Optimal Noise in Spiking Neural Networks for the Detection of Chemicals by Simulated Agents

TitleOptimal Noise in Spiking Neural Networks for the Detection of Chemicals by Simulated Agents
Publication TypeConference Paper
Year of Publication2008
AuthorsOros, N, Steuber, V, Davey, N, Cañamero, L, Adams, RG
EditorBullock, S, Noble, J, Watson, RA, Bedau, MA
Name of ProceedingsArtificial Life XI: Proceedings of the Eleventh International Conference on the Simulation and Synthesis of Living Systems
Date Published08/2008
PublisherMIT Press
Conference LocationWinchester, UK
ISBN Number978-0-262-75017-2

We created a spiking neural controller for an agent that could use two different types of information encoding strategies depending on the level of chemical concentration present in the environment.
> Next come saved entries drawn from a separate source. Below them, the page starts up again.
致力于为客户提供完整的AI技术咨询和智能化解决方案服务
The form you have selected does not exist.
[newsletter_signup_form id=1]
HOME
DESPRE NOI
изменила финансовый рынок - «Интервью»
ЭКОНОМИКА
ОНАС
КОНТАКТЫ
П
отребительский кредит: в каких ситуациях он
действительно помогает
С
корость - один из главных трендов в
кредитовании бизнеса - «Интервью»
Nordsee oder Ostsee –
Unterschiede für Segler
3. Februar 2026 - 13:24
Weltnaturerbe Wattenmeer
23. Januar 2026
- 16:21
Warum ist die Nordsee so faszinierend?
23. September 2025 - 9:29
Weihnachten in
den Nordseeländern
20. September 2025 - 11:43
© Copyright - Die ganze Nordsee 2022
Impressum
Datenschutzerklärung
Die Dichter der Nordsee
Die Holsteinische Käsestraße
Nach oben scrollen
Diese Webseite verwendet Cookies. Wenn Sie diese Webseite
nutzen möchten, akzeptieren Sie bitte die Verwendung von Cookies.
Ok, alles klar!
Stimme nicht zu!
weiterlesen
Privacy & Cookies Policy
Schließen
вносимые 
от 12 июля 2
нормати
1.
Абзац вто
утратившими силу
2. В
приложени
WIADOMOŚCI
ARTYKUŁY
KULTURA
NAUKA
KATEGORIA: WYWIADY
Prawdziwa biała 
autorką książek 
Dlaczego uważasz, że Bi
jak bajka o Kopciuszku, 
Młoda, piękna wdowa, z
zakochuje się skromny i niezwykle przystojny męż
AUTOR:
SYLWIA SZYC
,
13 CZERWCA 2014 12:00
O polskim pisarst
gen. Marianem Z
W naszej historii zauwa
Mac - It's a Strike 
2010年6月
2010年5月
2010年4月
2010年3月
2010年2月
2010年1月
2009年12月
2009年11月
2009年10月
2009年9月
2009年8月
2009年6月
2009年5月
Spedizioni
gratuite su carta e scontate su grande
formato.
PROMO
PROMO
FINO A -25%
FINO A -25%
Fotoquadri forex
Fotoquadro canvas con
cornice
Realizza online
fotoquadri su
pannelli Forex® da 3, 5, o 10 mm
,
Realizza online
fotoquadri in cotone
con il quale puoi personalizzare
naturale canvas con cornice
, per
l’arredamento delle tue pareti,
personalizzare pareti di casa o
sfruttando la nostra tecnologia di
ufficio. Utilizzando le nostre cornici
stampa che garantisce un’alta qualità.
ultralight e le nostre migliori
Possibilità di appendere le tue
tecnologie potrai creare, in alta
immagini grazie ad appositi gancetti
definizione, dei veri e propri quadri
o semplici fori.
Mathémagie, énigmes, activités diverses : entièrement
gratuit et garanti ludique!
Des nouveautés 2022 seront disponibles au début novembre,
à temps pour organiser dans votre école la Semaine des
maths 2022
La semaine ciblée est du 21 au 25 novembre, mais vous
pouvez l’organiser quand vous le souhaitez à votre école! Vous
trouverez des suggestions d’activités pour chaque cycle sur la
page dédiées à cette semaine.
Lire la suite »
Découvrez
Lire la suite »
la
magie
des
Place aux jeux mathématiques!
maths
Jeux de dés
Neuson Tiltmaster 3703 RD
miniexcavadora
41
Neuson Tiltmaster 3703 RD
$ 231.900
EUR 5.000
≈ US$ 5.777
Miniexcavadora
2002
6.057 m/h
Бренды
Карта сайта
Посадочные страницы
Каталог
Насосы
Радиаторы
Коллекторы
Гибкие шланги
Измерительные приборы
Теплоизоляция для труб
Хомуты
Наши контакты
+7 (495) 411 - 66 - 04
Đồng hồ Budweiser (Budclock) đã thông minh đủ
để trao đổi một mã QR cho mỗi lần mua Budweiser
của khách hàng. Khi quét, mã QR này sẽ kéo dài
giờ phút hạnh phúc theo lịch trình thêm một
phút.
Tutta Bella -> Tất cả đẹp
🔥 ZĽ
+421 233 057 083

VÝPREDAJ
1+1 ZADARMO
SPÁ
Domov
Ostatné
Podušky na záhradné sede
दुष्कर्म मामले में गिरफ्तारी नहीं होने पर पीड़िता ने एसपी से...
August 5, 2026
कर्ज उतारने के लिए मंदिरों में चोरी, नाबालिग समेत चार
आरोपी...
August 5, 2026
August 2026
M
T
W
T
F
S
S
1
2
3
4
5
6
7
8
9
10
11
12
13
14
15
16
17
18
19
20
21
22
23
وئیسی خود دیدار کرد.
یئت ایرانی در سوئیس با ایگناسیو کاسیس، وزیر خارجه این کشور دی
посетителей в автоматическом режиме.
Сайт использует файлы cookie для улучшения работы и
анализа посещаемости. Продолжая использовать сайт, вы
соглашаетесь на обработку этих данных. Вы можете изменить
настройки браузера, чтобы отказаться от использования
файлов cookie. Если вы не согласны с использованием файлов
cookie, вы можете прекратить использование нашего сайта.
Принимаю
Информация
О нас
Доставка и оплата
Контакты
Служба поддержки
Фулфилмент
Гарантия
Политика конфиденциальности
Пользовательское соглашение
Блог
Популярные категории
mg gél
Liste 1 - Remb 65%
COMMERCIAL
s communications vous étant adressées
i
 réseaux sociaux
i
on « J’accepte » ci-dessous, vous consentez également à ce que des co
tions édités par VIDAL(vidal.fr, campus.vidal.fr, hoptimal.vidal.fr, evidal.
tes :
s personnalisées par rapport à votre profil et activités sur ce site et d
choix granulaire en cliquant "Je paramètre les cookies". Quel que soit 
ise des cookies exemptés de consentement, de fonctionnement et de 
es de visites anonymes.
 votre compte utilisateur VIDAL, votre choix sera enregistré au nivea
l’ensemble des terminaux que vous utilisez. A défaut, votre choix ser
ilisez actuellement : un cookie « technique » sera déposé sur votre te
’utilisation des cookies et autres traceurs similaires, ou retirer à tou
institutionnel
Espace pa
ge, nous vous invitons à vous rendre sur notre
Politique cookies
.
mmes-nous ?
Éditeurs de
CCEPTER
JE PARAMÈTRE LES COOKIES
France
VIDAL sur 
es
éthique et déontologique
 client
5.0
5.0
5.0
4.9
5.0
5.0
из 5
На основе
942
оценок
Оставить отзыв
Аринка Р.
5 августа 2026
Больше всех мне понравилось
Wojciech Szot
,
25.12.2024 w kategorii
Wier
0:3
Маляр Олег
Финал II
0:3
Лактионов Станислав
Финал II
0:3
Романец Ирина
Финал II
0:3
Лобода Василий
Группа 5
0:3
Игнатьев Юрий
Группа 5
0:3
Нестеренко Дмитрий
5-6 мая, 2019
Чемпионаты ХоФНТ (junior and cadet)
The first goal of this research was to create a simulated agent that could react and stay within a region where there were two different overlapping chemicals having uniform concentrations. The agent was controlled by a spiking neural network that encoded sensory information using temporal coincidence of incoming spikes when the level of chemical concentration was low, and as firing rates at high level of concentration. With this architecture, we could study synchronization of firing in a simple manner and see its effect on the agent’s behaviour. The next experiment we did was to use a more realistic model by having an environment composed of concentration gradients and by adding input current noise to all neurons. We used a realistic model of diffusive noise and showed that it could improve the agent’s behaviour if used within a certain range. Therefore, an agent with neuronal noise was better able to stay within the chemical concentration than an agent without.